I have an application in Electron that does facial recognition of people to then decide whether or not they can enter the place and for that I'm using Amazon Rekognition.
Everything was working fine (for a few months) until, two days ago, a customer reported to me that the app was behaving strangely, like it wasn't responding to requests for facial recognition.
After several tests, I discovered that what is happening with it is a timeout error, which occurs in all API calls, whether they are looking for faces (SearchFacesByImage) or registering new faces (IndexFaces).
The error says:
{
"message": "connect ETIMEDOUT 3.226.60.54:443",
"errno": -4039,
"code": "TimeoutError",
"syscall": "connect",
"address": "3.226.60.54",
"port": 443,
"time": "2022-12-14T13:50:10.909Z",
"region": "us-east-1",
"hostname": "rekognition.us-east-1.amazonaws.com",
"retryable": true
}
What intrigued me was the fact that everything was working fine, until this behavior just started happening (and I didn't make any code changes/updates to the app running on my client's computer).
And what makes me even more intrigued is that this behavior occurs completely randomly and only on the machine of that client in question. Sometimes the API calls work correctly (returning whether the person was recognized or not), but most of the time, the calls take about 90 seconds to return the timeout error. When executing the same code on my machine (same methods and same CollectionId) everything runs normally and there was no timeout error at any time - while at the exact same moment on my client's machine the behavior continues.
I was using aws-sdk and then switched to @aws-sdk/client-rekognition (thinking that could solve the problem) but the code only worked on a few of the first calls to the API and a few minutes later it got the timeout errors again.
The code I'm using to configure and make calls to Rekognition is basically this:
const { RekognitionClient, IndexFacesCommand, SearchFacesByImageCommand } = require('@aws-sdk/client-rekognition')
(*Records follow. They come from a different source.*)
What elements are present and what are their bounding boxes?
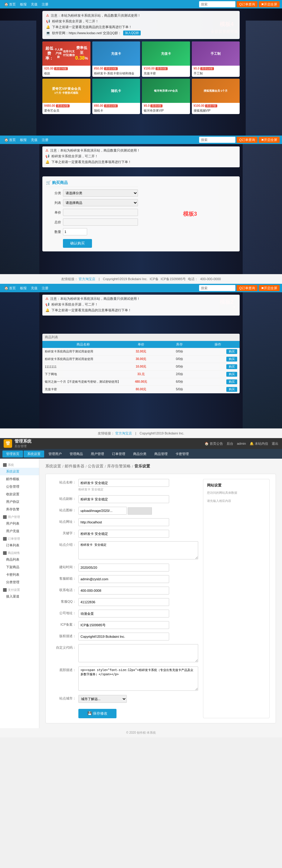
search-input-2[interactable] [199,137,236,143]
build-date-input[interactable] [79,564,169,571]
product-select[interactable]: 请选择商品 [63,199,138,206]
order-query-btn-3[interactable]: Q订单查询 [237,285,257,291]
admin-nav-home[interactable]: 管理首页 [2,451,23,458]
sidebar-item-system-settings[interactable]: 系统设置 [0,468,39,475]
nav-home-3[interactable]: 🏠 首页 [2,285,18,291]
search-input-3[interactable] [199,285,236,291]
row-5-buy-btn[interactable]: 购买 [226,379,237,384]
product-card-6[interactable]: 随机卡 ¥80.00 库存23张 随机卡 [92,79,140,114]
row-4-buy-btn[interactable]: 购买 [226,372,237,377]
product-thumb-3: 充值卡 [142,41,190,66]
order-query-btn-2[interactable]: Q订单查询 [237,137,257,143]
service-email-input[interactable] [79,575,169,583]
nav-home-2[interactable]: 🏠 首页 [2,137,18,143]
admin-header-logout[interactable]: 退出 [272,441,278,446]
sidebar-item-category[interactable]: 分类管理 [0,579,39,586]
sidebar-item-announcement[interactable]: 公告管理 [0,483,39,490]
site-name-hint: 粉碎发卡 安全稳定 [79,487,198,492]
footer-desc-textarea[interactable]: <p><span style="font-size:12px">粉碎发卡系统（专… [79,666,198,691]
city-select[interactable]: 城市了解远... [79,695,127,703]
nav-register-2[interactable]: 注册 [40,137,50,143]
admin-header-link-home[interactable]: 🏠 首页公告 [205,441,223,446]
desc-textarea[interactable]: 粉碎发卡 安全稳定 [79,541,198,559]
admin-nav-product[interactable]: 商品管理 [151,451,171,458]
sidebar-item-payment-channel[interactable]: 接入渠道 [0,593,39,600]
sidebar-item-order-list[interactable]: 订单列表 [0,541,39,549]
product-card-4[interactable]: 手工制 ¥0.0 库存19张 手工制 [192,41,240,77]
admin-nav-settings[interactable]: 系统设置 [24,451,44,458]
product-card-5[interactable]: 爱奇艺VIP黄金会员 1个月·卡密形式领取 ¥480.00 库存42张 爱奇艺会… [42,79,91,114]
settings-value-icp [79,621,198,629]
nav-topup-3[interactable]: 充值 [29,285,39,291]
product-card-1[interactable]: 超低费率： 个人商户|收款 信用卡|支付宝|微信 费率低至0.38% ¥20.0… [42,41,91,77]
open-fullscreen-btn-1[interactable]: ✖开启全屏 [259,1,280,7]
category-select[interactable]: 请选择分类 [63,189,138,197]
nav-topup-2[interactable]: 充值 [29,137,39,143]
tel-input[interactable] [79,587,169,594]
price-input[interactable] [63,209,138,216]
sidebar-item-payment-settings[interactable]: 收款设置 [0,490,39,498]
product-card-7[interactable]: 银河奇异果VIP会员 ¥0.0 库存0张 银河奇异果VIP [142,79,190,114]
qq-input[interactable] [79,598,169,606]
nav-forum-2[interactable]: 板报 [18,137,28,143]
col-header-action: 操作 [199,342,237,347]
nav-forum-3[interactable]: 板报 [18,285,28,291]
open-fullscreen-btn-3[interactable]: ✖开启全屏 [259,285,280,291]
footer-official-link[interactable]: 官方淘宝店 [79,277,95,281]
sidebar-item-off-shelf[interactable]: 下架商品 [0,563,39,571]
confirm-buy-btn[interactable]: 确认购买 [63,239,92,248]
row-6-buy-btn[interactable]: 购买 [226,387,237,392]
custom-code-textarea[interactable] [79,644,198,662]
admin-header-link-backend[interactable]: 后台 [227,441,233,446]
icp-input[interactable] [79,621,169,629]
admin-header-msg[interactable]: 🔔 未站内信 [250,441,268,446]
sidebar-item-email-template[interactable]: 邮件模板 [0,475,39,483]
search-input-1[interactable] [199,1,236,7]
open-fullscreen-btn-2[interactable]: ✖开启全屏 [259,137,280,143]
admin-nav-card[interactable]: 卡密管理 [172,451,192,458]
sidebar-item-product-list[interactable]: 商品列表 [0,556,39,563]
sidebar-item-card-list[interactable]: 卡密列表 [0,571,39,579]
figure-left-2 [0,292,39,428]
row-3-buy-btn[interactable]: 购买 [226,364,237,369]
product-card-8[interactable]: 搜狐视频会员·1个月 ¥100.00 库存7张 搜狐视频VIP [192,79,240,114]
admin-nav-orders[interactable]: 订单管理 [108,451,129,458]
nav-register-1[interactable]: 注册 [40,1,50,7]
site-name-input[interactable] [79,479,169,487]
admin-nav-user-mgmt[interactable]: 用户管理 [87,451,108,458]
product-card-2[interactable]: 充值卡 ¥50.00 库存23张 粉碎发卡-系统卡密分销和佣金 [92,41,140,77]
keywords-input[interactable] [79,530,169,538]
total-input[interactable] [63,218,138,226]
settings-label-url: 站点网址： [52,518,76,524]
row-2-buy-btn[interactable]: 购买 [226,357,237,362]
nav-register-3[interactable]: 注册 [40,285,50,291]
admin-nav-category[interactable]: 商品分类 [129,451,150,458]
admin-nav-users-mgmt[interactable]: 管理用户 [45,451,65,458]
site-sub-input[interactable] [79,495,169,503]
logo-path-input[interactable] [79,507,127,515]
address-input[interactable] [79,610,169,618]
product-section-icon [3,551,7,555]
admin-logo-name: 管理系统 后台管理 [14,439,31,448]
order-query-btn-1[interactable]: Q订单查询 [237,1,257,7]
copyright-input[interactable] [79,632,169,641]
nav-home-1[interactable]: 🏠 首页 [2,1,18,7]
sidebar-item-user-agreement[interactable]: 用户协议 [0,498,39,505]
settings-row-tel: 联系电话： [52,587,198,594]
qq-join-btn[interactable]: 加入QQ群 [123,31,141,35]
sidebar-item-stock-alert[interactable]: 库存告警 [0,505,39,513]
sidebar-item-user-topup[interactable]: 用户充值 [0,527,39,535]
footer-official-link-2[interactable]: 官方淘宝店 [115,431,132,435]
quantity-input[interactable] [63,228,87,236]
settings-value-city: 城市了解远... [79,695,198,703]
settings-value-email [79,575,198,583]
settings-save-btn[interactable]: 💾 保存修改 [79,709,117,718]
row-1-buy-btn[interactable]: 购买 [226,349,237,354]
col-header-name: 商品名称 [45,342,122,347]
nav-forum-1[interactable]: 板报 [18,1,28,7]
product-card-3[interactable]: 充值卡 ¥100.00 库存0张 充值卡密 [142,41,190,77]
site-url-input[interactable] [79,518,169,526]
admin-nav-products-mgmt[interactable]: 管理商品 [66,451,87,458]
nav-topup-1[interactable]: 充值 [29,1,39,7]
sidebar-item-user-list[interactable]: 用户列表 [0,520,39,527]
const rekognitionClient = new RekognitionClient({
credentials: {
accessKeyId: 'accessKeyId',
secretAccessKey: 'secretAccessKey'
},
region: 'us-east-1'
})
const registerFaceOnRekognition = async (bytes, userId) => {
const params = {
CollectionId: 'collectionId',
Image: { Bytes: bytes },
ExternalImageId: userId,
MaxFaces: 1,
QualityFilter: 'HIGH'
}
const command = new IndexFacesCommand(params)
try {
const { FaceRecords } = await rekognitionClient.send(command)
if (!FaceRecords.length) {
console.log('No faces detected.')
return
}
console.log('Face created:')
console.log(FaceRecords[0].Face.FaceId)
} catch (error) {
console.error(error) // timeout error
}
}
const searchFaceByImageOnRekognition = async (bytes) => {
const params = {
CollectionId: 'collectionId',
Image: { Bytes: bytes },
MaxFaces: 1,
FaceMatchThreshold: 99,
QualityFilter: 'HIGH'
}
const command = new SearchFacesByImageCommand(params)
try {
const { FaceMatches } = await rekognitionClient.send(command)
if (!FaceMatches.length) {
console.log('This face has not been registered yet')
return
}
console.log('Face found:')
console.log(FaceMatches[0].Face.ExternalImageId)
} catch (error) {
console.error(error) // timeout error
}
}
// Method called through the renderer process that has a canvas where the webcam view is reproduced
const onTakePicture = (event, data) => {
const bytes = Buffer.from(data.dataURL.replace('data:image/jpeg;base64,', ''), 'base64')
// If there is a userId, register the face in the image
if (data.userId) {
registerFaceOnRekognition(bytes, data.userId)
return
}
// Else, search for the face in the image
searchFaceByImageOnRekognition(bytes)
}
Just remembering that: during all tests on my client's computer the internet connection was stable and working properly.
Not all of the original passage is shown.